Two-year-old Krzys zooms down a slide in Warsaw and shrieks with delight, paying no mind to the workmen who are busy demolishing the playground walls.
At first glance, there is nothing special about the old walls. But take a closer look and it becomes apparent that a couple of stones are inscribed with Hebrew.
The tombstones, known as Matzevot, from hundreds of Jewish cemeteries across Poland -- that were abandoned or destroyed following the Holocaust -- were used to pave roads and put up walls during the communist era.
It was part of an effort to rebuild a capital city that had been razed to the ground by Nazi Germany during World War II, a conflict that also all but wiped out Poland's Jewish community.At the small playground in Warsaw's Praga neighbourhood, the stones were used to build an arbour and the walls surrounding a nursery school as well as a dance floor.
Krzys's mother Kamila Zagorowska, who has been living in the neighbourhood for seven years, was surprised to hear the stones came from a Jewish cemetery.
"If that's the case, then the Matzevot should be returned to their place," said the 42-year-old mother of four.
- 'Horrific' desecration -
"And to think that people came here to dance, that they danced on graves," added Tadeusz Zbolimowski, 50, a driver and longtime Praga resident.
"They never should have been brought here."
Once removed, the stones are put on palettes and driven back to Warsaw's Jewish Brodno cemetery."The desecration that has taken place here in Poland over 50 years of the Germans and then the Soviets has been horrific on so many different levels," Poland's chief rabbi Michael Schudrich told AFP.

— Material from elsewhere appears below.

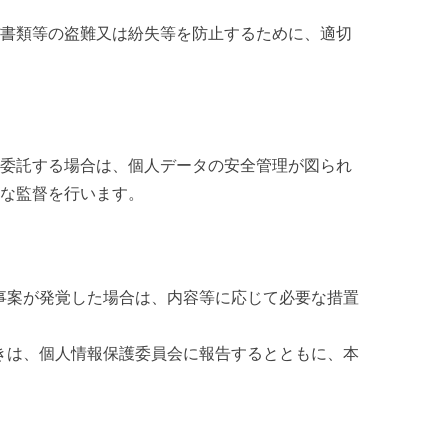
書類等の盗難又は紛失等を防止するために、適切
委託する場合は、個人データの安全管理が図られ
な監督を行います。
る事案が発覚した場合は、内容等に応じて必要な措置
ときは、個人情報保護委員会に報告するとともに、本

It's important "to undo the damage that was done during the double occupation of Poland from '39 to '89 by the German Nazis and Soviet Communists," he said, applauding the city for its work to return the Matzevot.
"We can't fix everything, but what we can, we should try to fix."

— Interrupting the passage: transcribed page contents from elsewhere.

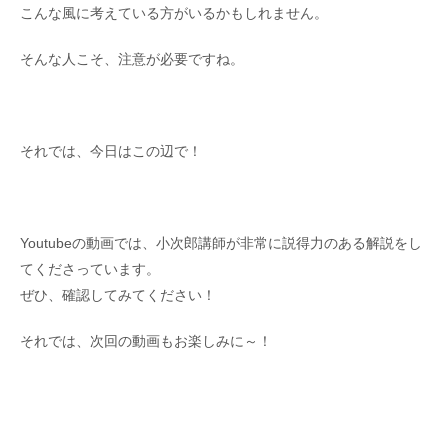
こんな風に考えている方がいるかもしれません。
そんな人こそ、注意が必要ですね。
それでは、今日はこの辺で！
Youtubeの動画では、小次郎講師が非常に説得力のある解説をし
てくださっています。
ぜひ、確認してみてください！
それでは、次回の動画もお楽しみに～！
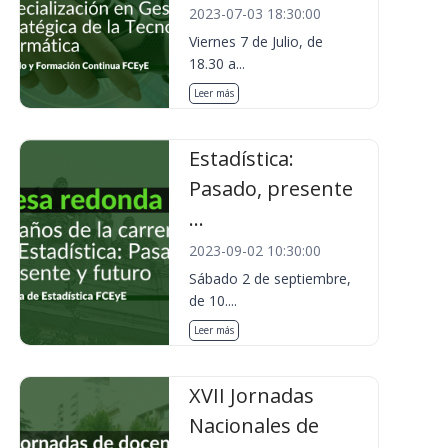
2023-07-03 18:30:00
Viernes 7 de Julio, de
18.30 a...
Leer más
Estadística:
Pasado, presente
...
2023-09-02 10:30:00
Sábado 2 de septiembre,
de 10....
Leer más
XVII Jornadas
Nacionales de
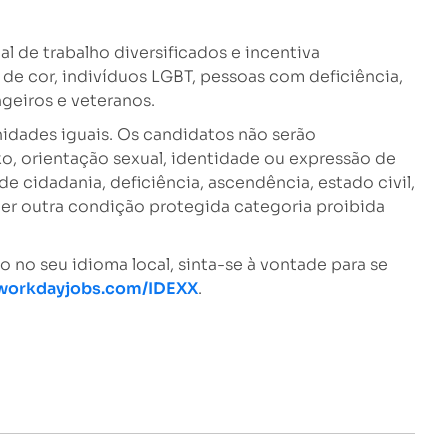
al de trabalho diversificados e incentiva
de cor, indivíduos LGBT, pessoas com deficiência,
geiros e veteranos.
dades iguais. Os candidatos não serão
xo, orientação sexual, identidade ou expressão de
 de cidadania, deficiência, ascendência, estado civil,
er outra condição protegida categoria proibida
o no seu idioma local, sinta-se à vontade para se
yworkdayjobs.com/IDEXX
.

The war turned Warsaw into a pile of rubble. In 1945, building materials were in such short supply that bricks from the city of Wroclaw -- Germany's Breslau before the war -- were brought 370 kilometres (230 miles) to Warsaw to rebuild the capital. Matzevot tombstones became just another building material.

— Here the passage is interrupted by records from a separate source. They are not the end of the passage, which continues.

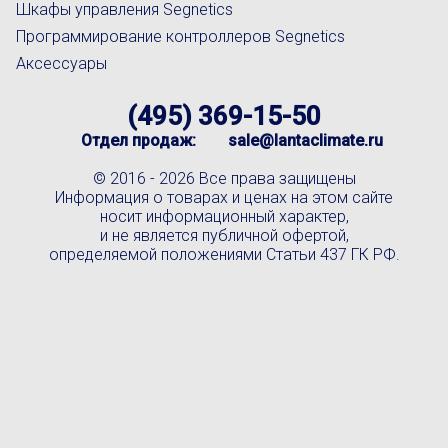
Шкафы управления Segnetics
Программирование контроллеров Segnetics
Аксессуары
(495) 369-15-50
Отдел продаж:
sale@lantaclimate.ru
© 2016 -
2026 Все права защищены
Информация о товарах и ценах на этом сайте
носит информационный характер,
и не является публичной офертой,
определяемой положениями Статьи 437 ГК РФ.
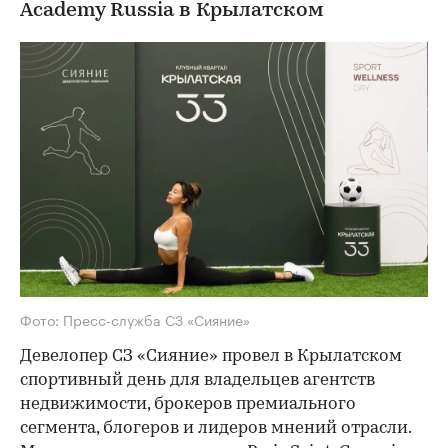
Academy Russia в Крылатском
Фото: Пресс-служба СЗ «Сияние»
Девелопер СЗ «Сияние» провел в Крылатском
спортивный день для владельцев агентств
недвижимости, брокеров премиального
сегмента, блогеров и лидеров мнений отрасли.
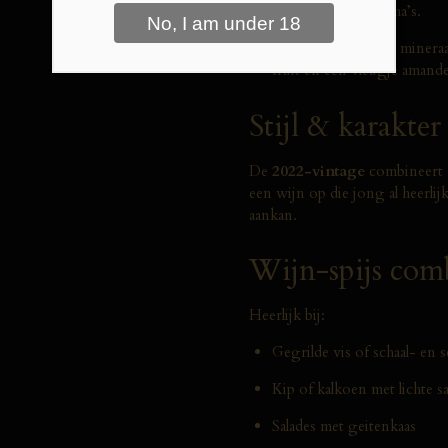
subtiele florale aroma’s.
Smaak:
Elegant en mineraa
fruit en een vleugje amande
Stijl & karakter
De
2022-vintage
combineert r
een wijn op die jong al heerlij
aankan.
Wijn-spijs com
Heerlijk bij:
Gegrilde vis of schaal- en 
Kip of kalkoen met lichte s
Salades met geitenkaas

In one of the more shocking cases, a cowshed was built out of tombstones in the village of Parysow, near Warsaw.The stones were generally stacked in such a way as to hide the inscriptions and religious symbols, but there were exceptions.
Hebrew script is visible, for example, under the vine leaves covering the arbour at the Praga playground.
"Poland regained its independence 24 years ago. Today we can speak freely, even on issues as difficult as this one. No subject is taboo anymore," said district deputy mayor Jaroslaw Karcz.
"We can right the wrongs of history, and for that we have indispensable tools and financial resources at our disposal," he told AFP.
The city has earmarked 95,000 euros ($122,000) for the project.
"It's just the beginning of a long process, a very important one from the ethical point of view of Jews and Poles," said Warsaw Jewish community leader Anna Chipczynska.
"But all of this requires significant financial resources that we still need to find."
The "From The Depths" nonprofit, a joint US-Israeli-Polish organisation that is involved in the project, has tasked itself with creating digital archives of the Matzevot.
"Jews from all over the world come to Poland to trace their roots and find the graves of their ancestors. We want to help them," said Lena Klaudel, coordinator of the group's Matzeva Project, which they are carrying out with the help of the Norwegian University of Science and Technology.
But the tombstone operation has its critics.
"What's the good of destroying everything? The Hebrew is only on one of the arbour posts," said Jerzy Mickiewicz.
"Better for the stones to continue to serve the living," his wife added.
Those tombstone chunks are now being salvaged and returned to their cemeteries through a project meant to turn the page on a dark chapter in complex Jewish-Polish relations.